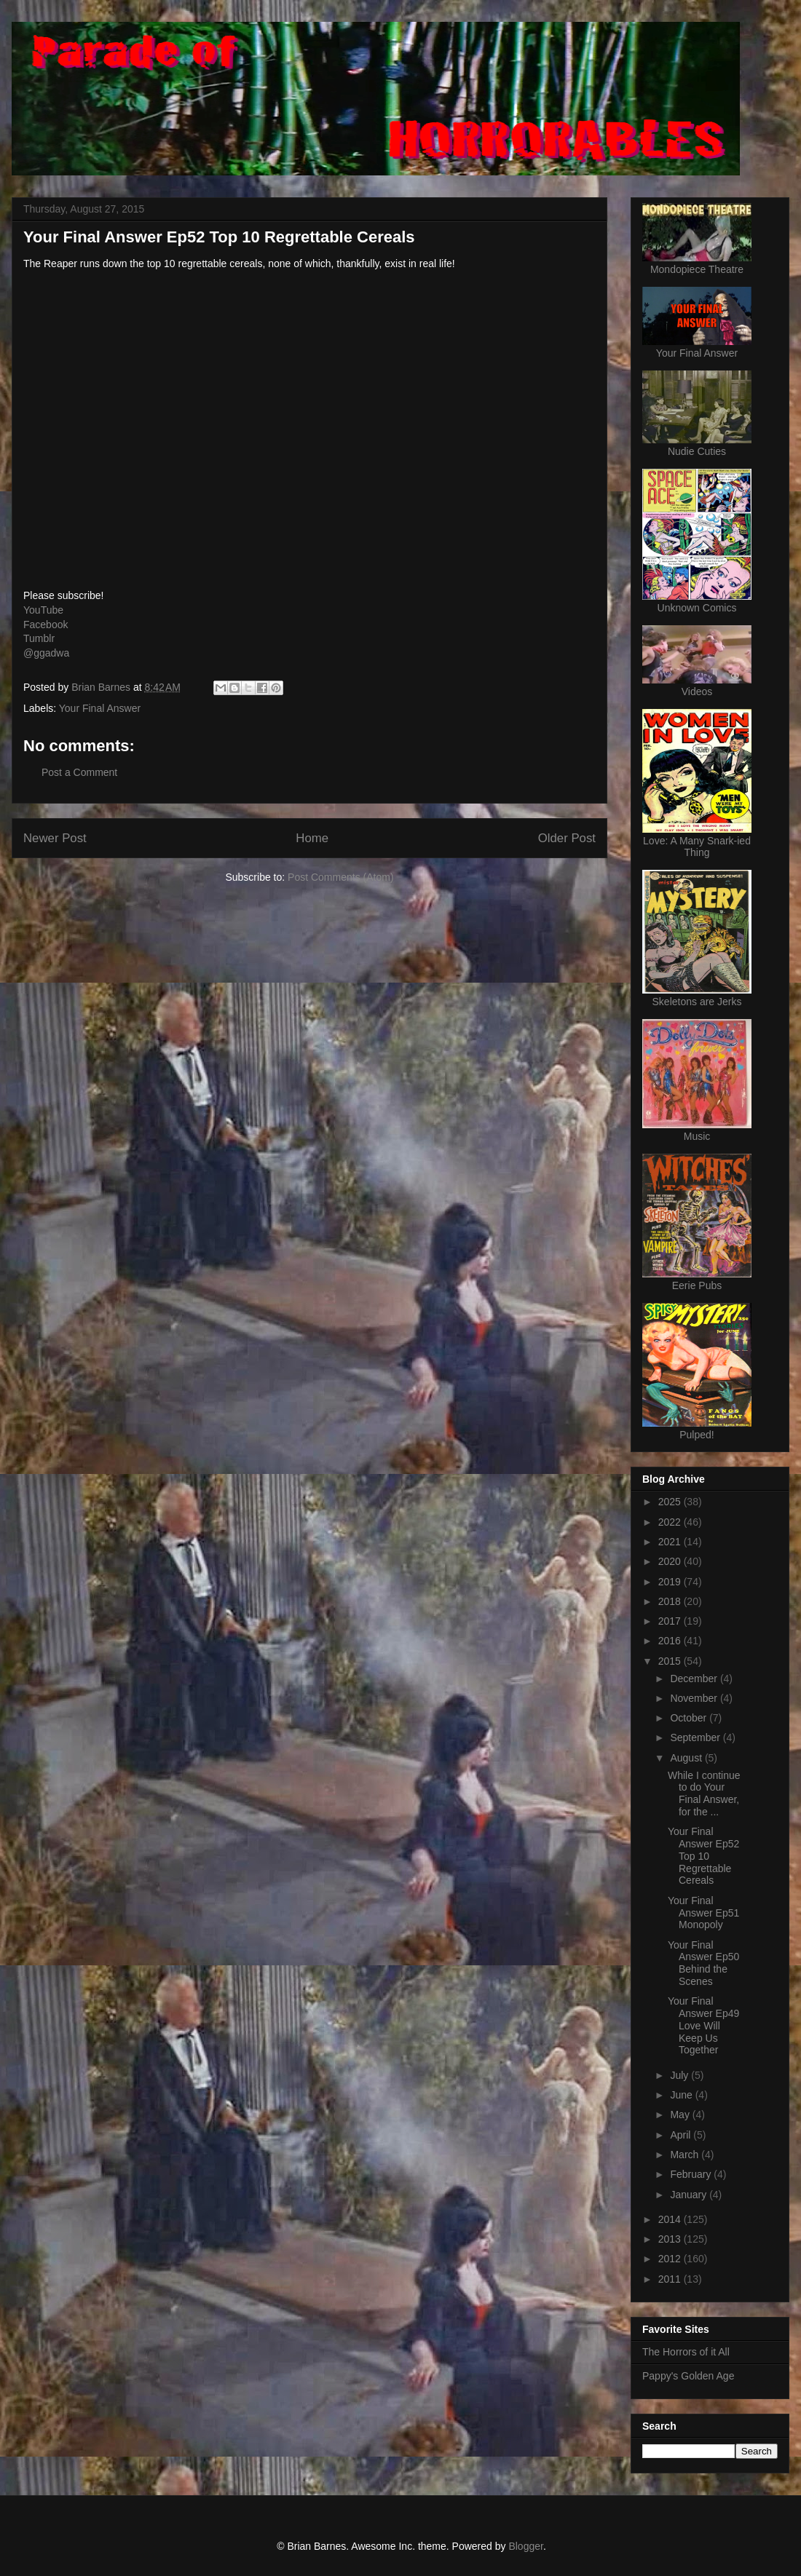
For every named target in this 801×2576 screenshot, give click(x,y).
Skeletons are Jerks (697, 1001)
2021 (671, 1541)
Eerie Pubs (697, 1285)
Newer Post (55, 838)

-=-=-

What is needed
The result should be every line of the data, reproduced exactly, with the images removed.

Answer below
For every named target in this 801×2576 screenshot, give click(x,y).
Skeletons are Jerks (697, 1001)
2021 (671, 1541)
Eerie Pubs (697, 1285)
Newer Post (55, 838)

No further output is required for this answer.